# Forum More Stuff Debate & Technical Discussion  insurance rebuild + extension questions

## Snec

Hi, 
We are having our house repaired after a house fire and are considering making some changes as part of the rebuild. 
Does anybody have experience with dealing with this sort of thing? We're worried about how the insurer and builder will handle their obligations. The builder is an insurance specialist and seems very guarded, like he's working for the insurer not us.  
Some tips on how we should tackle this would be great.  
Thanks.

----------


## johnc

> Hi, 
> We are having our house repaired after a house fire and are considering making some changes as part of the rebuild. 
> Does anybody have experience with dealing with this sort of thing? We're worried about how the insurer and builder will handle their obligations. The builder is an insurance specialist and seems very guarded, like he's working for the insurer not us.  
> Some tips on how we should tackle this would be great.  
> Thanks.

  Speak to the claims assessor, be honest (straight forward) about your intentions, and tell them what you would like to do in regard to changes. Depending on the assessor rather than the company you will get a response on how he/she would like to deal with it. I have gone through this process on some criminal damage in particular and I would strongly suggest you need to know exactly what you want and not vary it once you come to an arrangement with the insurer. They'll possibly make it difficult for you and may try to wiggle out of some of the costs but hold your ground, be reasonable, be pursuasive and above all be prepared to concede if you have a conflict on a change/repair. 
What you should initially aim for is to get the process you need to go through to do what you would like to do.

----------


## Snec

> Speak to the claims assessor, be honest (straight forward) about your intentions, and tell them what you would like to do in regard to changes.
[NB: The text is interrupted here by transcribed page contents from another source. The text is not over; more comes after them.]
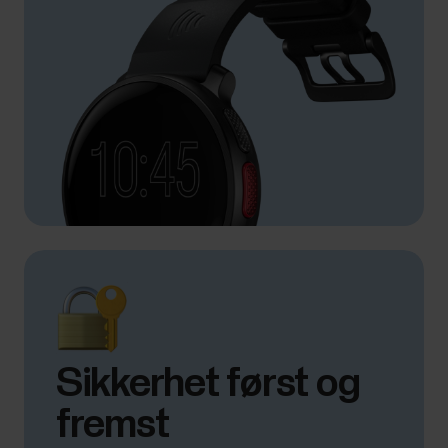
Sikkerhet først og
fremst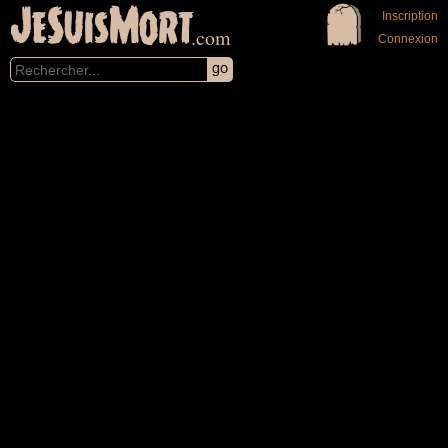
JeSuisMort
Inscription
.com
Connexion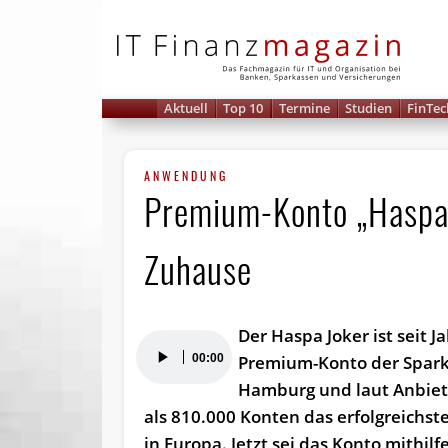
IT 
Aktuell
Top 10
Termine
Studien
FinTec
ANWENDUNG
Premium-Konto „Haspa 
Zuhause
Der Haspa Joker ist seit J
Audio-
00:00
Premium-Konto der Spar
Player
Hamburg und laut Anbiet
als 810.000 Konten das erfolgreichste
in Europa. Jetzt sei das Konto mithilf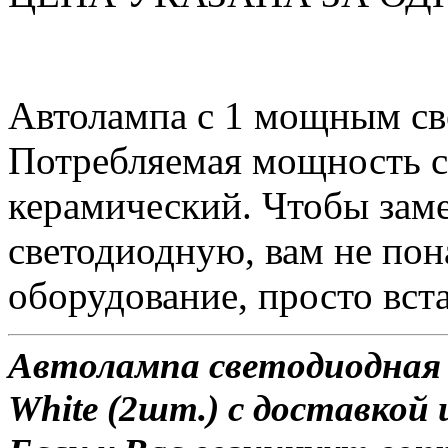
Автолампа с 1 мощным с
Потребляемая мощность со
керамический. Чтобы зам
светодиодную, вам не по
оборудование, просто вста
Автолампа светодиодная 
White (2шт.) с доставкой 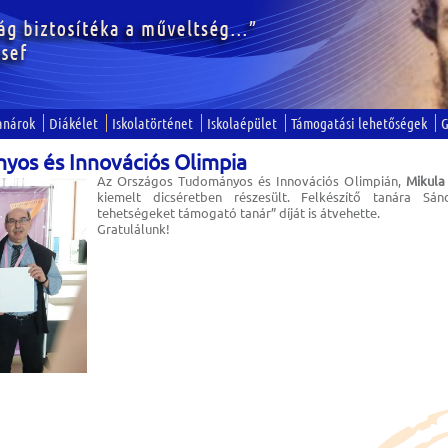
anárok
Diákélet
Iskolatörténet
Iskolaépület
Támogatási lehetőségek
G
yos és Innovációs Olimpia
Az Országos Tudományos és Innovációs Olimpián,
Mikula
kiemelt dicséretben részesült. Felkészítő tanára Sán
tehetségeket támogató tanár” díját is átvehette.
Gratulálunk!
Depending on the assessor rather than the company you will get a response on how he/she would like to deal with it. I have gone through this process on some criminal damage in particular and I would strongly suggest you need to know exactly what you want and not vary it once you come to an arrangement with the insurer. They'll possibly make it difficult for you and may try to wiggle out of some of the costs but hold your ground, be reasonable, be pursuasive and above all be prepared to concede if you have a conflict on a change/repair. 
> What you should initially aim for is to get the process you need to go through to do what you would like to do.

  Thank you. 
This is very foreign ground to us.

----------